**Exercise aim**
Output every entry below word for word, without its pictures.

....

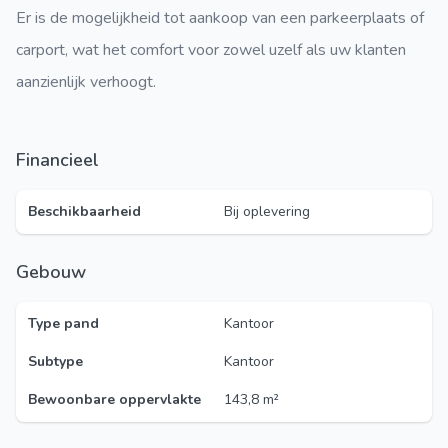
Er is de mogelijkheid tot aankoop van een parkeerplaats of
carport, wat het comfort voor zowel uzelf als uw klanten
aanzienlijk verhoogt.
Financieel
Beschikbaarheid
Bij oplevering
Gebouw
Type pand
Kantoor
Subtype
Kantoor
Bewoonbare oppervlakte
143,8 m²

....

**Result for this exercise**
Er is de mogelijkheid tot aankoop van een parkeerplaats of
carport, wat het comfort voor zowel uzelf als uw klanten
aanzienlijk verhoogt.
Financieel
Beschikbaarheid
Bij oplevering
Gebouw
Type pand
Kantoor
Subtype
Kantoor
Bewoonbare oppervlakte
143,8 m²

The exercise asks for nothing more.